It's the 1980s in Calabria. An eleven-year-old girl tells this story. She has a five-year-old brother, a mother in a wheelchair, a father who does whatever needs doing. They live in a community home with a motley group: different ages, different backgrounds, different struggles. It's not an easy life they share — physical and mental disabilities don't always coexist peacefully with people who are addicted or battling addiction.
Events overlap and circle around the more prominent figures, always making themselves felt — sometimes violent, sometimes tender, depending on the moment.
But what is a community like this, where an eleven-year-old girl grows up?

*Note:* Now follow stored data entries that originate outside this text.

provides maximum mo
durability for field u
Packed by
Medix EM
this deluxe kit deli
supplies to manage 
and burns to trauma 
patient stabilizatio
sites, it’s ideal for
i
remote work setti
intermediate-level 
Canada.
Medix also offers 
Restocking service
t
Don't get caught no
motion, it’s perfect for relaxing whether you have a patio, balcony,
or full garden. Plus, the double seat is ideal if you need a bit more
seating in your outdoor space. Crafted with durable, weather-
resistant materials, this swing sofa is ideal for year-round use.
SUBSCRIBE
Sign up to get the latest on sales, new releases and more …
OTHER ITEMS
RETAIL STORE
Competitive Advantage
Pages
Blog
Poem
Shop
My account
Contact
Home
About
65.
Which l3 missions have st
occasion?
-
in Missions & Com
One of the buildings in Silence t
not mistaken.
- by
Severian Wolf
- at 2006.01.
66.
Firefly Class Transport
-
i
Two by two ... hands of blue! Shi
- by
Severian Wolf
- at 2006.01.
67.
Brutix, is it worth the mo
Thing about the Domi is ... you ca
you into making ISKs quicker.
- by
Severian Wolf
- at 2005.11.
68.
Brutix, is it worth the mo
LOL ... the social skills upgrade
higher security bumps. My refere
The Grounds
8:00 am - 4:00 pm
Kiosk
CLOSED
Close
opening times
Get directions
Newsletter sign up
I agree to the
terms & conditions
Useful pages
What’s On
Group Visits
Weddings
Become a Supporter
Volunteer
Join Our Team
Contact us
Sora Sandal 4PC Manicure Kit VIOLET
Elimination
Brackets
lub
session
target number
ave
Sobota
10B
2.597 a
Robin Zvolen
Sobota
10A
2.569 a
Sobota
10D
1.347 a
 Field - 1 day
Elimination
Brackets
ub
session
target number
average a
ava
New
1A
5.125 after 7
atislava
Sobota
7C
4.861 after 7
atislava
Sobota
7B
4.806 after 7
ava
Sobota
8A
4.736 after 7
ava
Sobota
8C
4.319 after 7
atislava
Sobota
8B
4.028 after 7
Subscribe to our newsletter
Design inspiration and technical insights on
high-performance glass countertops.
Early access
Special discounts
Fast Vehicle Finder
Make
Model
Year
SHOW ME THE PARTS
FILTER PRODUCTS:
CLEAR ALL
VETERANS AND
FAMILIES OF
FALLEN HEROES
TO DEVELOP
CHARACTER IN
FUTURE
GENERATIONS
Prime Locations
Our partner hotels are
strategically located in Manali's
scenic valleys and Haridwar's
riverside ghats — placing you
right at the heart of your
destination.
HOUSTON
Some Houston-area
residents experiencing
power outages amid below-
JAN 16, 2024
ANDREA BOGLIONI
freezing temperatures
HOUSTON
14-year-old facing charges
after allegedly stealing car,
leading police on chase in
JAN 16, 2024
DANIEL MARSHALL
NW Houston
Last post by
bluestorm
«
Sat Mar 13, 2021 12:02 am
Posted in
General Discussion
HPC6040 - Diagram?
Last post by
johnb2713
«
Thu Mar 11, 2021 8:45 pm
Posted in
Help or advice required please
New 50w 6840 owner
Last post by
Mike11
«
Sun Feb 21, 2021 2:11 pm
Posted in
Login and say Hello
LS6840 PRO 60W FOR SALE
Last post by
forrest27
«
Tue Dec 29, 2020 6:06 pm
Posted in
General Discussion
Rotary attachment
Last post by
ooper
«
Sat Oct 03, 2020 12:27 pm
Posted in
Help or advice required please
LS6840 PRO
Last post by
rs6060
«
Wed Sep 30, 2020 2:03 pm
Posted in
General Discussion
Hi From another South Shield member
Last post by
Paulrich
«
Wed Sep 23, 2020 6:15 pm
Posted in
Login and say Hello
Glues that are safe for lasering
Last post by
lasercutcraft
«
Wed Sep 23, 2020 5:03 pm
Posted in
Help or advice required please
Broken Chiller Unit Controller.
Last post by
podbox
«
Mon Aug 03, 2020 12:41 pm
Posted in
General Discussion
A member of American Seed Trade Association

" A girl from my class wanted to come study at my house. She asked me to explain what it was really like, so I got ready. I thought she'd be shocked seeing all those people in wheelchairs: my mother in a wheelchair, Alfredo in a wheelchair, Serena who is mongoloid, and then the addicts and all the other people passing through. But nothing. She just said 'wow' like in the comics."
In the community there is a girl struggling with addiction — sharp-witted, talented. She can draw extremely well. The narrator's attention keeps returning to her: she wants to be like her, wants to catch her notice, above all wants to see her healed, free from her addiction.
The author grew up inside the Capo D'Arco Community, then moved with her family to Comunità Progetto Sud. In this book, she draws on her own experience to tell the story of a childhood unlike any other.